Transnationalism and Temperament: Putting Sociability to Work
When it comes to placing the study of American history in a larger international context, sociability in a scholar acts equally as an asset and a liability.
It serves as an asset because sociable historians will put everything they have into a lively discussion of the international and transnational context of American history. We will invest hours and hours in this wonderful mental sport, and all sorts of assumptions about American history’s claims on the unique and the exceptional will emerge from this exercise in a destabilized and rattled state.
But that moves us quickly to the liability: very sociable historians will not find a moment to put these ideas and insights into writing. They will move on to the next exhilarating discussion, skipping over all the hard work of actually making something of those fresh ideas.
If social psychologists choose to study this pattern, I will be their lab animal of preference. Taking Hansel and Gretel as role models, I marked my career path with the historiographic equivalent of their bread crumbs, leaving in my wake a languishing project on the connections between attitudes toward desert landscapes in the U.S. West and Australia; a forfeited inquiry into the similarities and the differences between utopian communities in U.S. western expansion and Israeli expansion; a number of withered initiatives to transcend the Canadian/U.S. West border; and, most ambitious and also most abandoned of all, a project comparing imperialism and colonialism in certain locales in Africa, the Middle East, and the U.S. West.
That last project arose from the lucky opportunity to teach a capstone course for senior history majors. Joining up with the University of Colorado’s African historian Chidi Nwaubani and the Middle Eastern historian James Jankowski, I got to team-teach two courses tracking the patterns of invasion, conquest, dispossession, and forced assimilation in these geographically disparate locales. In 2000, what I learned in that course turned into my presidential speech for the Western History Association. Published as “Going West and Ending Up Global,” that essay marked a remarkable—but entirely unsustained—variation in my behavior: instead of just conversing away on the ideas to be gained from defying the borders of the nation-state, I actually stopped chatting long enough to put a few of those ideas into writing!
And then a few half-hearted efforts to interest a publisher in a book, co-authored with my team teachers, took the momentum out of this venture, revealing (what was at the time) the publishing world’s persistent preference for single-authored historical books, and also revealing my own persistent preference for scattered sociability over the exertion and discipline of writing a complicated book.

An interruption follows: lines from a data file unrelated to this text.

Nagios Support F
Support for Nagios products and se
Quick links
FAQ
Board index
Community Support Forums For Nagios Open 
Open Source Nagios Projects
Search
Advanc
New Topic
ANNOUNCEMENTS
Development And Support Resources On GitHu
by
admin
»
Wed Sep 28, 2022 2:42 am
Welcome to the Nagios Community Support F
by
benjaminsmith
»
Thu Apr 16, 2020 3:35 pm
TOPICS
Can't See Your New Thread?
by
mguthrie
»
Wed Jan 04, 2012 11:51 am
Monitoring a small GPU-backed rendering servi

All these false starts are now only ghost presences hovering in the vicinity of my vita. But in these incomplete enterprises, I saw the future—and it would have worked if I had been able to summon up greater resources of resolution and discipline.

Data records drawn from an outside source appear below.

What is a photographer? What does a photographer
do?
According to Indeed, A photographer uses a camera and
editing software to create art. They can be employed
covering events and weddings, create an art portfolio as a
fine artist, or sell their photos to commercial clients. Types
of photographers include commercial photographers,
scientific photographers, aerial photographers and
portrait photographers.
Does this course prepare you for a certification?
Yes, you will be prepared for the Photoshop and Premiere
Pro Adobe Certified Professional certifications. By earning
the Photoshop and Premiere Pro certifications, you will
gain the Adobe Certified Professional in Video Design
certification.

Better managed and directed, sociability could have grown as an asset and diminished as a liability. Transnational and comparative history provides a wonderful platform for camaraderie and shared enterprise among scholars, and the satisfactions of exhilarating intellectual adventure can drive hard work.

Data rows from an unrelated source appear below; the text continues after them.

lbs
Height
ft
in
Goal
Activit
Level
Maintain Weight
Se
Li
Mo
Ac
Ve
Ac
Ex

And so, with apologies to the writers of the U.S. Constitution, I now draw on two particularly striking phrases, appearing in this issue of The American Historian, to craft a first draft of a call to action. In her article, “The Ocean, the Continent, and the Nation,” Jane Kamensky makes a compelling case for the power of transnational perspectives to reveal “a more contingent nation.” And in his article, “Lehren und Lernen: Teaching U.S. History in Germany,” Joseph Crespino refers with admirable forthrightness to “the tyranny of specialization.”
And so, with apologies to the writers of the U.S. Constitution and to Professors Kamensky and Crespino, here we go:
We, the Organization of American Historians, in order to study “a more contingent nation,” now declare our individual and shared determination to rattle, befuddle, scramble, and confound “the tyranny of specialization.”
Like every effort at capturing insights, this one could use a few more drafts guided by congenial colleagues and collaborators—i.e., the members of the OAH.
PATTY LIMERICK is president of the OAH, professor of history at the University of Colorado Boulder, and faculty director and chair of the board of the Center of the American West. She is the author of several books, including A Ditch in Time: The City, the West, and Water (2012) and The Legacy of Conquest: The Unbroken Past of the American West (1987). She is an OAH Distinguished Lecturer.
 Patricia Nelson Limerick, “Going West and Ending Up Global,” Western Historical Quarterly, 32 (Spring 2001), 5–23.